Era Concha hembra garrida, fuerte y hacen dosa, de cintura de cántaro y caderas de guitarra, ojos ardientes, saliva dulce, fresca, abundante. Tenía una voz cristalina de manantial montesino que se despeña cantarino por las piedras del camino; solía pensar en alta voz, y lo poco que pensaba era siempre puro y jugoso como la leche recién ordeñada. Temibles eran sus frases cortantes, capaces de degollar de oreja a oreja al más pintado, y de hacerle inclinar el testuz para siempre. Como buena cabra que era, se precipitaba en medio de nuestros modestos bailes sañrafaelinos, demente de goce picante pero honesto. Española hasta los tuétanos, le gustaba la jota, y solía bailarla hasta quedarse con la lengua colgando; era más alegre que unas castañuelas, como observó el profesor Pi y Plá cuando estuvo de paso por San Rafael. Y a fe mía que bailaba garbosamente, con un frenesí que parecía venirle de herencia, y en ciertas noches, con locura de mariposilla que revolotea enamorada en torno de la linterna incauta. Hasta se daba el caso de verla arrojar las zapatillas en la misma cara de los circunstantes y echarse a bailar con los pies descalzos, como esas vicuñas que bajan frenéticas de la Cordillera, buscando al hombre que les hará conocer el amor.
Concha podía ser (si se me permite la expresión, ya que aún viven sus nobles y santas hermanas) su poquito de peligrosa. Me explicaré mejor: despertaba en todo joven de una legua a la redonda (el que más, el que menos, siempre algo de varón teníamos al fin de cuentas) una inexplicable atracción que subvertía nuestro habitual aburrimiento, y nos hacía olvidar el exceso de olivos que nos rodeaba. A mí, sobre todo, me producía un efecto urticante y delicioso, casi purgante. Como una fruta madura, o mejor dicho a punto de madurar, que ofrece el encanto de su poma a la avidez del que anhela por lo menos pincharla para sacarle el jugo, la niña se exhibía, apenas podía, casi desnuda, sin preocuparse en lo más mínimo por la rigidez incómoda que nos provocaba tanta inocencia.

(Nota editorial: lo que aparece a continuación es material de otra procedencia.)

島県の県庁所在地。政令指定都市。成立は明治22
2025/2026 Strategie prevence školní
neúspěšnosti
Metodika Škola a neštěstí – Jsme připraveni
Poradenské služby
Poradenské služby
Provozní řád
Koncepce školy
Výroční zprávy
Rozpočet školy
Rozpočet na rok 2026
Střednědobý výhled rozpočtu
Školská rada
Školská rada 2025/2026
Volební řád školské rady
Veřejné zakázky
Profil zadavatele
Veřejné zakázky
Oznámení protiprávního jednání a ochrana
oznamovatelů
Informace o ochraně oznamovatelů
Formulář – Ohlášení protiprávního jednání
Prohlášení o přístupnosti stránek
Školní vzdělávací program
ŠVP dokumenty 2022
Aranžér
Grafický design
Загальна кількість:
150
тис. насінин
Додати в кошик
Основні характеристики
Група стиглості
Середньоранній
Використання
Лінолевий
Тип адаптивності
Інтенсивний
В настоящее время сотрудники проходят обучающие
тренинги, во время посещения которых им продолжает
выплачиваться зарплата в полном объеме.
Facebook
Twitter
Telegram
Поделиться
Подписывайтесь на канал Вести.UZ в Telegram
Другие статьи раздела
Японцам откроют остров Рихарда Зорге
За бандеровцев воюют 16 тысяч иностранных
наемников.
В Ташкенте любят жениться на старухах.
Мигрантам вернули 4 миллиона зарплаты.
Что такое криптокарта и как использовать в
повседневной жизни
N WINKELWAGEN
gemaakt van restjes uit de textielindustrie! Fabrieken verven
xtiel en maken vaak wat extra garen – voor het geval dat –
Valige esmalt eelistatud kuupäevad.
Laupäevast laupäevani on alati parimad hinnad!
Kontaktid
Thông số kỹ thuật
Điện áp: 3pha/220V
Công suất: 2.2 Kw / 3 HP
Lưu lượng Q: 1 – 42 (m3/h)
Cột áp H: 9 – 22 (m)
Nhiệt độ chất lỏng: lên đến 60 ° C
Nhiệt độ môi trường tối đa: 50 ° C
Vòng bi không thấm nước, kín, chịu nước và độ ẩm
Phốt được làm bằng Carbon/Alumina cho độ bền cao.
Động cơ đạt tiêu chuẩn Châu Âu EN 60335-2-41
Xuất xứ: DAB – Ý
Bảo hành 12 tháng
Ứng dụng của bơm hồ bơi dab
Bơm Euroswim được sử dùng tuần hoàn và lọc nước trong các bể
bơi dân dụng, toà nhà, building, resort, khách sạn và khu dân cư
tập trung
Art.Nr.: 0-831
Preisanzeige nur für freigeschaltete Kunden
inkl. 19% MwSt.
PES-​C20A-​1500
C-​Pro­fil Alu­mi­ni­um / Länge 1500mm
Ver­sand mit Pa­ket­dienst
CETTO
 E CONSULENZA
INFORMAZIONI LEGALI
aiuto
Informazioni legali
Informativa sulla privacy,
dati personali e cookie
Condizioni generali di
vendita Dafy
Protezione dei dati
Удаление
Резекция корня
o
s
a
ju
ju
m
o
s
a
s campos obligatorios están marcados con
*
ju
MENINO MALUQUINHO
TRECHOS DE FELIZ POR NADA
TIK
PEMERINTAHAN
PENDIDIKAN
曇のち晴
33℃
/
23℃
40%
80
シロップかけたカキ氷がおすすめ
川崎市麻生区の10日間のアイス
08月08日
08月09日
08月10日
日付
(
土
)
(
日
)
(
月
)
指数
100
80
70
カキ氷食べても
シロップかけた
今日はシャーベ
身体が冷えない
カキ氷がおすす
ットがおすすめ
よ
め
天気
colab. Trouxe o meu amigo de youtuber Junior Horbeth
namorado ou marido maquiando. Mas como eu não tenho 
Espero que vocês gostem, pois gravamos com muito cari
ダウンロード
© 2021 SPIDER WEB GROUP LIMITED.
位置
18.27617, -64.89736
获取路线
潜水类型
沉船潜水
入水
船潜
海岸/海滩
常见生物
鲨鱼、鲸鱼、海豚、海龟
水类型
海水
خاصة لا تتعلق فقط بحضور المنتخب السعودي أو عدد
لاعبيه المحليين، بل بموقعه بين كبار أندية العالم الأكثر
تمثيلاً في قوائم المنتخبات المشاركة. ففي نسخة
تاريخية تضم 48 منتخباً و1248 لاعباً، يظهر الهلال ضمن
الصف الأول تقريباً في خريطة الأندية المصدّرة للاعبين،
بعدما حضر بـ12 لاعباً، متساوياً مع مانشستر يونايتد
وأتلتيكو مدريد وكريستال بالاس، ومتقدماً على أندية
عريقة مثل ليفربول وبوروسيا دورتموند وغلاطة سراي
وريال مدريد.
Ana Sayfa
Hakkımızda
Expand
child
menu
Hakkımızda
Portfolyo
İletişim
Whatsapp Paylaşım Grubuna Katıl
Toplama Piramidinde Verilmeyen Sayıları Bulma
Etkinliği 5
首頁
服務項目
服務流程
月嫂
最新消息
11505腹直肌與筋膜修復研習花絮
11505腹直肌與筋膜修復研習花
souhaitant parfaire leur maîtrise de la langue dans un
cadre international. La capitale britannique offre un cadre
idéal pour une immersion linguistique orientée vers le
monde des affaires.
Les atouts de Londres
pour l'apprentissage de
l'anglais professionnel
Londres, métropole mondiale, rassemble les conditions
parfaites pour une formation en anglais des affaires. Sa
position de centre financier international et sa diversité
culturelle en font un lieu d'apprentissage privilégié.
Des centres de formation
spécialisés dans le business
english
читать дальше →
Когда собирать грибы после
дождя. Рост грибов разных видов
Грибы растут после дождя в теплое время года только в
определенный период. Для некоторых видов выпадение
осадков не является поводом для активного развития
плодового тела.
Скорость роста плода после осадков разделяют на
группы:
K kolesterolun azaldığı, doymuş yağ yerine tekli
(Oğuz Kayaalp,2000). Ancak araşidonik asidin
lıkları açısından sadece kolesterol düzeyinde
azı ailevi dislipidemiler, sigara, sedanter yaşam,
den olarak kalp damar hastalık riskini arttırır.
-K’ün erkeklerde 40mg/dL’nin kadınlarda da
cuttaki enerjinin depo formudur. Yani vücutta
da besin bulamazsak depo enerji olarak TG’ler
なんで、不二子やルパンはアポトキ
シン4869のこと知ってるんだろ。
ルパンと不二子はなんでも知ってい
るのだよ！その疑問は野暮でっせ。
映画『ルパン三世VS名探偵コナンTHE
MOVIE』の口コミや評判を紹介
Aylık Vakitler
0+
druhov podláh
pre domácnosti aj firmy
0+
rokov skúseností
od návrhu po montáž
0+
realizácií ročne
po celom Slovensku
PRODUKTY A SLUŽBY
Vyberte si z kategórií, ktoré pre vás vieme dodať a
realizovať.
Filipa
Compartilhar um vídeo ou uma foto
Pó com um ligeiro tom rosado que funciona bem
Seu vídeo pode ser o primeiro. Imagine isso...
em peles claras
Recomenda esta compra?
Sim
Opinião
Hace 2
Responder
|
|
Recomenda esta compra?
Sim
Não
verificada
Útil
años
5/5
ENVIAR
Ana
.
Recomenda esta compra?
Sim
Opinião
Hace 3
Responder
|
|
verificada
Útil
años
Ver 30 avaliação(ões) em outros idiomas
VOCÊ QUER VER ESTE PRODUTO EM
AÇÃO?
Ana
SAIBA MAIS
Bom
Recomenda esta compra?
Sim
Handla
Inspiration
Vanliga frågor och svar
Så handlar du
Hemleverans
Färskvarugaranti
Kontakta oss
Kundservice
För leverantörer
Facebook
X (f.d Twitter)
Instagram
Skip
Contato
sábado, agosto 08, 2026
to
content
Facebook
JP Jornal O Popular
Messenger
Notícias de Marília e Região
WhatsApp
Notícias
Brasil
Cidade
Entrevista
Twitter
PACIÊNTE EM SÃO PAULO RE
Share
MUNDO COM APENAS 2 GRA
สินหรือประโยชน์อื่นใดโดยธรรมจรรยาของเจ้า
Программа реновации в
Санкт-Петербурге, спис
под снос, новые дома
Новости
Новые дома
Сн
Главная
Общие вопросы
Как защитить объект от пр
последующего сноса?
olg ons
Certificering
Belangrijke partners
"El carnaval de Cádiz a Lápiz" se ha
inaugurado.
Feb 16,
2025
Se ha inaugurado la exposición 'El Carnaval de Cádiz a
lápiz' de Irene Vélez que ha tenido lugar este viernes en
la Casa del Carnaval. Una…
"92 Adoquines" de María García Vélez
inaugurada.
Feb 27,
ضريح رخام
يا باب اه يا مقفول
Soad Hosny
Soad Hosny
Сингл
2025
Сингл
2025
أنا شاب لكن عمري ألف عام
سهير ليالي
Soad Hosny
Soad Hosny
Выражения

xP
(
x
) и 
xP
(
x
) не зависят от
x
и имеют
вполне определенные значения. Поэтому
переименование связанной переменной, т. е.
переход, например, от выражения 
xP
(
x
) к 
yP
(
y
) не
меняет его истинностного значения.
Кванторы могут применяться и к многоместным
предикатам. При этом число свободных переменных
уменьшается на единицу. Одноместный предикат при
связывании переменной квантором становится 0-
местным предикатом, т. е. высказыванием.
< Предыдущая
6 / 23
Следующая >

Al fondo del soleado corredor de la moderna casona colonial, que aún conservaba sus recios pilares huecos llenos de antiquísimas alimañas y rodeados de alegres enredaderas centenarias, se encontraba el escritorio de la Cooperativa; era el lugar más abrigado de la casa, y allí trabajaba yo en verano, con toda la ropa pegada por el sudor a mi'joven cuerpo caliente de soñador empedernido, llenando de locos números los milenarios libros de la sociedad, o pergeñando con esbeltas plumas de oca que yo mismo arrancaba de las alas de los patos mis primigenias poesías, todas empapadas, como hoy con añorante sonrisa melancólica compruebo, de turbulentas expansiones juveniles.